Covid Testing Quiz

Which group is currently subject to 3 PCR Covid tests each week?

  1. All healthcare workers 
  2. Unvaccinated healthcare workers in nursing homes in New York
  3. Undergraduate students at one Ivy league college

The answer is C. In response to the report of the Nu Xi Omicron variant, Harvard University increased its Covid testing cadence of undergraduate students to three times a week. This measure was taken despite a 97% vaccination rate among Harvard students and employees. In addition, there is a mask mandate. Students must follow safe eating rules

“Practice ‘Consume & Cover’ — Consume your meal and immediately mask up when done. Use the ‘Quick Sip Rule’ — When drinking, lower your mask, take a sip, and then promptly cover your mouth and nose. If you’re taking your time between bites and sips, put your mask back on.”

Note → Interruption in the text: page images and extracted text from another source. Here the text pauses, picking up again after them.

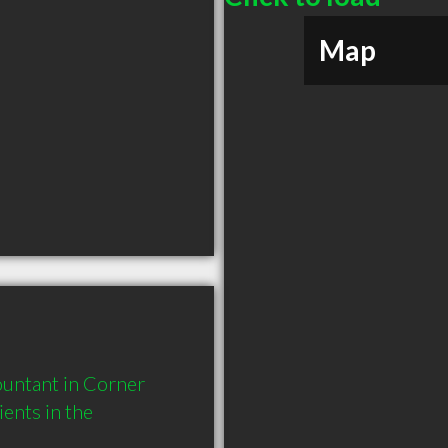
Map
ntant in Corner 
nts in the 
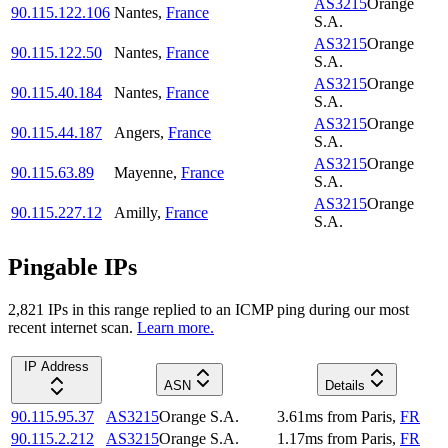
AS3215
Orange
90.115.122.106
Nantes
,
France
S.A.
AS3215
Orange
90.115.122.50
Nantes
,
France
S.A.
AS3215
Orange
90.115.40.184
Nantes
,
France
S.A.
AS3215
Orange
90.115.44.187
Angers
,
France
S.A.
AS3215
Orange
90.115.63.89
Mayenne
,
France
S.A.
AS3215
Orange
90.115.227.12
Amilly
,
France
S.A.
Pingable IPs
2,821
IP
s
in this range replied to an ICMP ping during our most
recent internet scan.
Learn more.
IP Address
ASN
Details
90.115.95.37
AS3215
Orange S.A.
3.61
ms
from
Paris
,
FR
90.115.2.212
AS3215
Orange S.A.
1.17
ms
from
Paris
,
FR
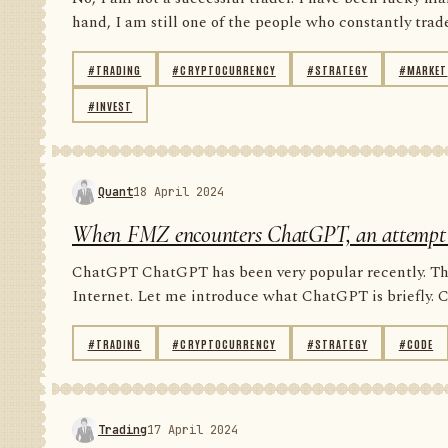
hand, I am still one of the people who constantly trade 
#TRADING
#CRYPTOCURRENCY
#STRATEGY
#MARKET
#INVEST
Quant
18 April 2024
When FMZ encounters ChatGPT, an attempt to 
ChatGPT ChatGPT has been very popular recently. Ther
Internet. Let me introduce what ChatGPT is briefly. 
#TRADING
#CRYPTOCURRENCY
#STRATEGY
#CODE
Trading
17 April 2024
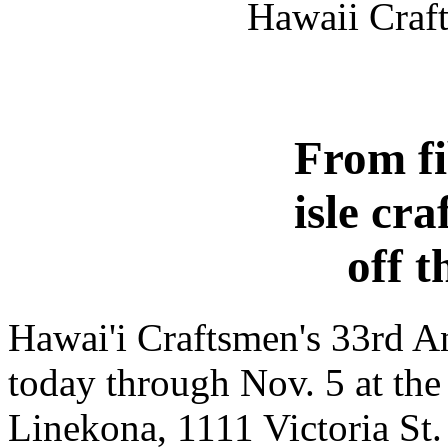
Hawaii Craft
From fi
isle cr
off t
Hawai'i Craftsmen's 33rd A
today through Nov. 5 at th
Linekona, 1111 Victoria St.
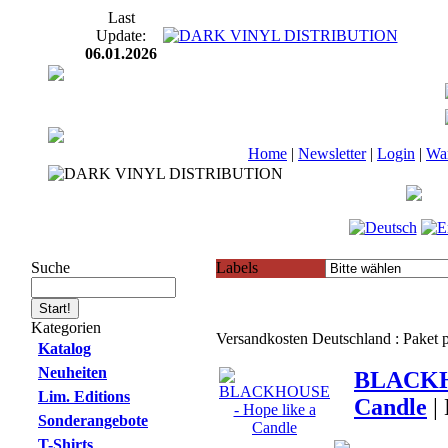
Last
Update:
06.01.2026
Home
|
Newsletter
|
Login
|
Wa
Suche
Labels
Kategorien
Versandkosten Deutschland : Paket
Katalog
Neuheiten
BLACKHO
Lim. Editions
Candle
|
Sonderangebote
T-Shirts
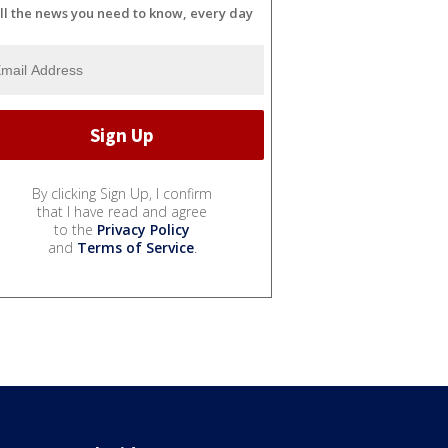
ll the news you need to know, every day
By clicking Sign Up, I confirm
that I have read and agree
to the
Privacy Policy
and
Terms of Service
.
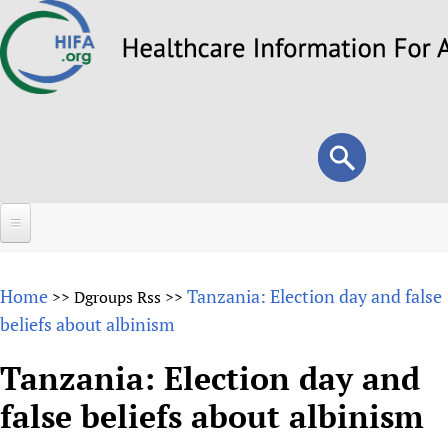
Skip
to
main
content
Search
Search
form
Home
Home
Tanzania: Election day and false
>>
Dgroups Rss
>>
About
beliefs about albinism
Overview
Forums
Tanzania: Election day and
Why HIFA is needed
false beliefs about albinism
HIFA (Healthcare Information For All)
Projects
Vision and Strategy
How to use the HIFA forums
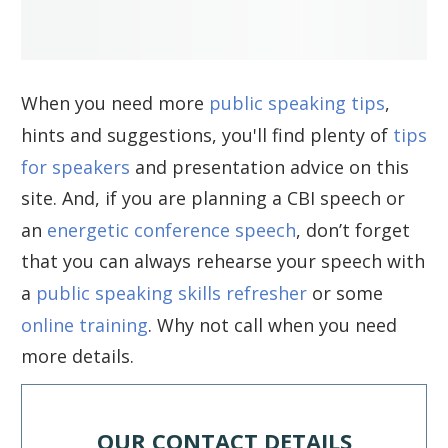
When you need more
public speaking tips
,
hints and suggestions, you'll find plenty of
tips
for speakers
and presentation advice on this
site. And, if you are planning a CBI speech or
an
energetic conference speech
, don’t forget
that you can always rehearse your speech with
a
public speaking skills refresher
or some
online training
. Why not call when you need
more details.
OUR CONTACT DETAILS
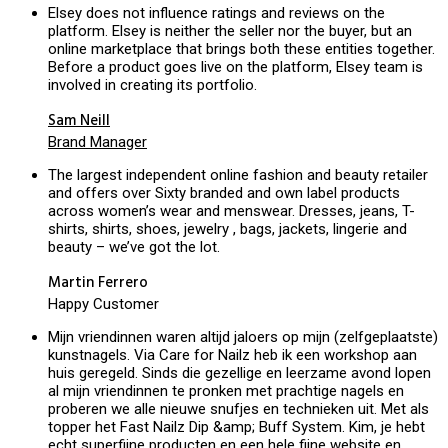
Elsey does not influence ratings and reviews on the
platform. Elsey is neither the seller nor the buyer, but an
online marketplace that brings both these entities together.
Before a product goes live on the platform, Elsey team is
involved in creating its portfolio.
Sam Neill
Brand Manager
The largest independent online fashion and beauty retailer
and offers over Sixty branded and own label products
across women’s wear and menswear. Dresses, jeans, T-
shirts, shirts, shoes, jewelry , bags, jackets, lingerie and
beauty – we’ve got the lot.
Martin Ferrero
Happy Customer
Mijn vriendinnen waren altijd jaloers op mijn (zelfgeplaatste)
kunstnagels. Via Care for Nailz heb ik een workshop aan
huis geregeld. Sinds die gezellige en leerzame avond lopen
al mijn vriendinnen te pronken met prachtige nagels en
proberen we alle nieuwe snufjes en technieken uit. Met als
topper het Fast Nailz Dip &amp; Buff System. Kim, je hebt
echt superfijne producten en een hele fijne website en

Harvard has access to some of the top public health minds, but the student health czar didn’t listen to Dr. Martin Kulldorff, a bio-statistician and Professor of Medicine at Harvard Medical School. He explained in his op-ed The Case Against Covid Tests for the Young and Healthy:

“Testing is intended to save lives, not to detect asymptomatic people who are otherwise healthy. The concept of a “school outbreak” is misleading, because it typically denotes a number of positive tests, not significant illnesses… [On the other hand] it is important to increase testing of hospital and nursing-home staff as well as visitors, so that family members can spend time with their older kin, for whom Covid-19 infection poses an unacceptable mortality risk.”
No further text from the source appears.